(DATASET RECORDS)
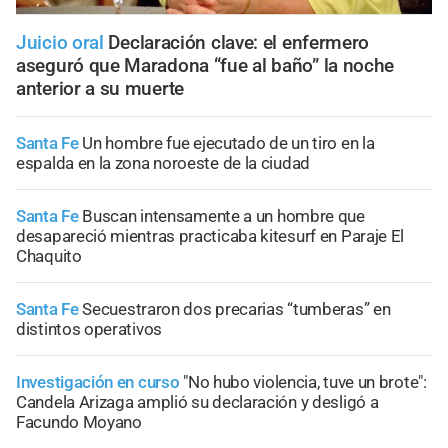
Juicio oral
Declaración clave: el enfermero
aseguró que Maradona “fue al baño” la noche
anterior a su muerte
Santa Fe
Un hombre fue ejecutado de un tiro en la
espalda en la zona noroeste de la ciudad
Santa Fe
Buscan intensamente a un hombre que
desapareció mientras practicaba kitesurf en Paraje El
Chaquito
Santa Fe
Secuestraron dos precarias “tumberas” en
distintos operativos
Investigación en curso
"No hubo violencia, tuve un brote":
Candela Arizaga amplió su declaración y desligó a
Facundo Moyano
(End DATASET RECORDS)
_TASK BRIEF_.
Each line above that carries the string "hombre" has to be returned.

_WRITTEN REPLY_.
Un hombre fue ejecutado de un tiro en la
Buscan intensamente a un hombre que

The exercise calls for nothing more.